An example Redis pub/sub component definition follows Redis Streams | Dapr Docs.
apiVersion: dapr.io/v1alpha1
kind: Component
metadata:
name: redis-pubsub
spec:
type: pubsub.redis
version: v1
metadata:
- name: redisHost
value: localhost:6379
- name: redisPassword
value: "<Password>"
- name: consumerID
value: "channel1"
- name: useEntraID
value: "true"
- name: enableTLS
value: "false"
The complimenting subscription definition is as follows How to: Publish a message and subscribe to a topic | Dapr Docs.
apiVersion: dapr.io/v2alpha1
kind: Subscription
metadata:
name: order-pub-sub
spec:
topic: orders
routes:
default: /orders
pubsubname: redis-pubsub
scopes:
- orderprocessing
Read docs as a stream
As previously mentioned, when reading documents from blob storage the system used the .readall() method loading the complete document into memory. It was not foreseen that we would read such large documents for this to be a problem.
The method of reading was changed to read documents by chunks as a stream.
Note: This approach is best suited to data that can be consumed in chunks or lines E.g.
.csvor textual data.
Example below shows the equivalent from the previous sample now iterating on each chunk of the document.
def download_blob_chunks(self, blob_service_client: BlobServiceClient, container_name):
blob_client = blob_service_client.get_blob_client(container=container_name, blob="sample-blob.txt")
# This returns a StorageStreamDownloader
stream = blob_client.download_blob()
chunk_list = []
# Read data in chunks to avoid loading all into memory at once
for chunk in stream.chunks():
# Process your data (anything can be done here - 'chunk' is a byte array)
chunk_list.append(chunk)
Source Download a blob with Python – Azure Storage | Microsoft Learn.
Load testing
Load testing was performed at the beginning of the project and after the discussed changes were implemented.
The graph below demonstrates the change in performance.
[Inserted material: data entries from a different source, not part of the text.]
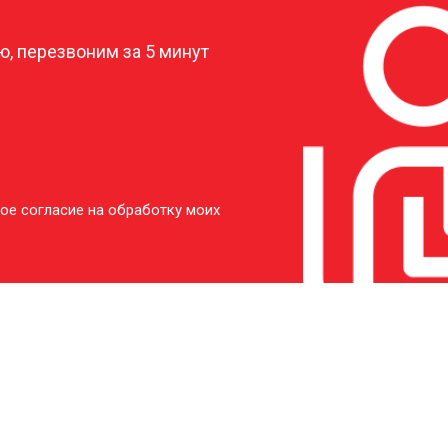
, перезвоним за 5 минут
ое согласие на обработку моих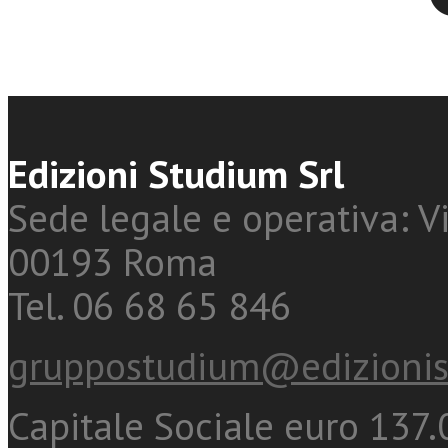
Edizioni Studium Srl
Sede legale e operativa: Vi
00193 Roma
Tel. 06 68 65 846
gruppostudium@edizionis
Capitale Sociale euro 137.0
Here we measure the time taken to process a number of messages.

As you can see, a significant performance improvement has been made. These changes have been successful in contributing to the goal of having the system production ready and to be able to handle a greater scale of messages.
Future Improvements
Storage with Dapr
Dapr has the ability to abstract state storage in a similar fashion to the queue mechanism previously described. Quickstart demo available here.
with DaprClient() as client:
# Save state into the state store
client.save_state(DAPR_STORE_NAME, orderId, str(order))
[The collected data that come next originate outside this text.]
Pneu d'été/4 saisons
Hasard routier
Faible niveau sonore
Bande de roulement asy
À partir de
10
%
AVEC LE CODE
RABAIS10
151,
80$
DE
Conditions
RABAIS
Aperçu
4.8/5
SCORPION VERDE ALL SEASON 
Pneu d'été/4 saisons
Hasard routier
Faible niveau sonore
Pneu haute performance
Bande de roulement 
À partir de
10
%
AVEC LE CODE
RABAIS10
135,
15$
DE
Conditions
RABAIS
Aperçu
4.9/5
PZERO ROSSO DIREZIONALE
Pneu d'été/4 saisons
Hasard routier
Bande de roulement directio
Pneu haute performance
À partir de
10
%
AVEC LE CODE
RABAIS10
logging.info('Saving Order: %s', order)
# Get state from the state store
result = client.get_state(DAPR_STORE_NAME, orderId)
logging.info('Result after get: ' + str(result.data))
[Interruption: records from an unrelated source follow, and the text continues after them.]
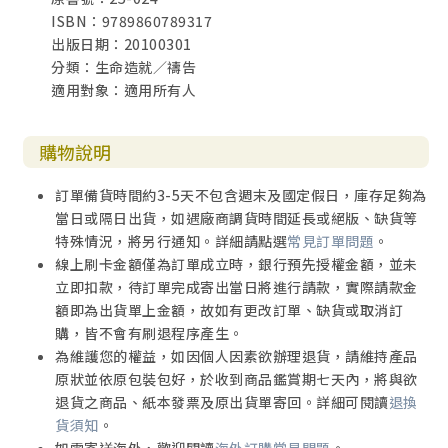
ISBN：9789860789317
出版日期：20100301
分類：生命造就／禱告
適用對象：適用所有人
購物說明
訂單備貨時間約3-5天不包含週末及國定假日，庫存足夠為
當日或隔日出貨，如遇廠商調貨時間延長或絕版、缺貨等
特殊情況，將另行通知。詳細請點選
常見訂單問題
。
線上刷卡金額僅為訂單成立時，銀行預先授權金額，並未
立即扣款，待訂單完成寄出當日將進行請款，實際請款金
額即為出貨單上金額，故如有更改訂單、缺貨或取消訂
購，皆不會有刷退程序產生。
為維護您的權益，如因個人因素欲辦理退貨，請維持產品
原狀並依原包裝包好，於收到商品鑑賞期七天內，將與欲
退貨之商品、紙本發票及原出貨單寄回。詳細可閱讀
退換
貨須知
。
# Delete state from the state store
client.delete_state(store_name=DAPR_STORE_NAME, key=orderId)
logging.info('Deleting Order: %s', order)
Here we use the DaprClient class to interface with the underlying state storage implementation.
With an appropriate state storage component file defined. Such as the following for Azure Blob Storage.
apiVersion: dapr.io/v1alpha1
kind: Component
metadata:
name: <NAME>
spec:
type: state.azure.blobstorage
version: v2
metadata:
- name: accountName
value: "[your_account_name]"
- name: accountKey
value: "[your_account_key]"
- name: containerName
value: "[your_container_name]"
Similarly to the queuing system, this provides the flexibility to change the implemented storage backend via configuration and not code.
Scaling
Current Scaling
The augmentation process container is currently scaled using the Kubernetes built-in Horizontal Pod Autoscaler (HPA) to increase the number of instances. Scaling is based on CPU %, with the assumption that when we have high CPU usage we are processing a high number of messages.
An example Helm chart for HPA is as follows:
apiVersion: autoscaling/v1
kind: HorizontalPodAutoscaler
metadata:
name: contextualizer
namespace: default
spec:
scaleTargetRef:
apiVersion: apps/v1
kind: Deployment
name: contextualizer
minReplicas: 1
maxReplicas: 5
metrics:
- type: Resource
resource:
name: cpu
target:
type: Utilization
averageUtilization: 75
The value averageUtilization: 75 means that we calculate the average cpu utilization across the current set of pods and if we exceed 75 then the system will scale.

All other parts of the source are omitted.